The Act, therefore, makes all members of this receiving group who cannot prove their individual competence and care, with relation to the security, jointly and severally liable to any investor to take back a damaged security at not more than its original offering price. All are held because the omission of any will create loopholes and arguments that practically may release all. The Act then does practical justice to the defendant who is sued by giving him an express right of contribution over against any and all of his fellow members of the receiving group who are likewise liable. It assumes that the 'smarter' receiving group, who long ago learned how to agree among themselves when it came to dividing up the profits of an issue, can, by voluntary agreement, either at the time of offering the security to the public or later, achieve the task which no law can attempt--that is, of arranging among themselves an equitable risk of the losses incident to their intricate transactions.

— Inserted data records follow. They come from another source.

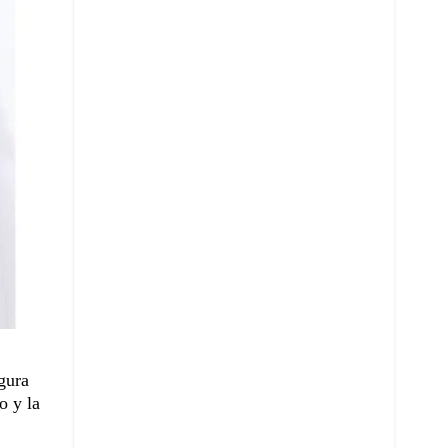
gura
o y la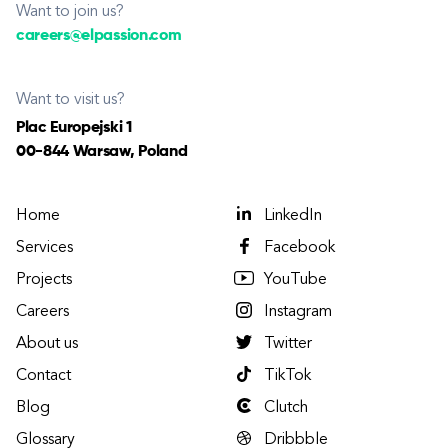
Want to join us?
careers@elpassion.com
Want to visit us?
Plac Europejski 1
00-844 Warsaw, Poland
Home
LinkedIn
Services
Facebook
Projects
YouTube
Careers
Instagram
About us
Twitter
Contact
TikTok
Blog
Clutch
Glossary
Dribbble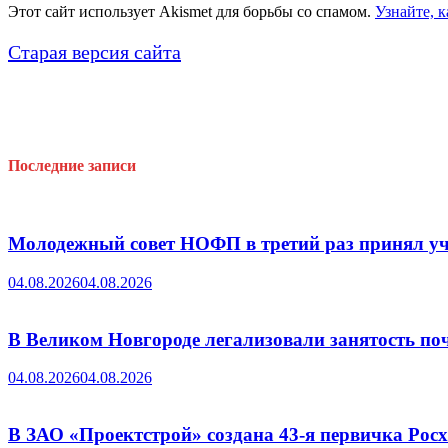
Этот сайт использует Akismet для борьбы со спамом.
Узнайте, 
Старая версия сайта
Последние записи
Молодежный совет НОФП в третий раз принял уч
04.08.2026
04.08.2026
В Великом Новгороде легализовали занятость поч
04.08.2026
04.08.2026
В ЗАО «Проектстрой» создана 43-я первичка Ро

The defenders and the critics of the Act find it impossible to reach agreement because of a fundamental difference in their points of view. The Act looks at the investment transaction from the point of view of 'the investor first'; it lays down those provisions which are necessary, as a practical matter, to protect him, and puts the burden upon the group who get his money to take care of their own interrelations within the bounds of those necessities. The critics see primarily how inconvenient such protection of the investor is going to be to themselves, and how upsetting to the well-worn ways of their selling business. Quite honestly, they cannot conceive why it is not more desirable to sacrifice the protection of the investor than to change their methods of doing business.
But no American Administration need apologize to the Street for attempting to regulate a business as socially expensive as our securities business has proved to be. Nor need it be squeamishly embarrassed if, in its regulation of such a business, it has perhaps not confined itself to the absolutely necessary minimum. The forthcoming test on the inviolability of the Securities Act offers a real opportunity to draw a line on issues much more fundamental than any that may be involved in squabbles over statutory language. We have come to the point where we shall have to take sides! And those who have more than a few years to live, or have given hostages to fortune in children to live after them,—those who do not relish a 'recovery' which shall simply be a seat on a new powder barrel with the fuse already sputtering,—ought to know on which side they stand.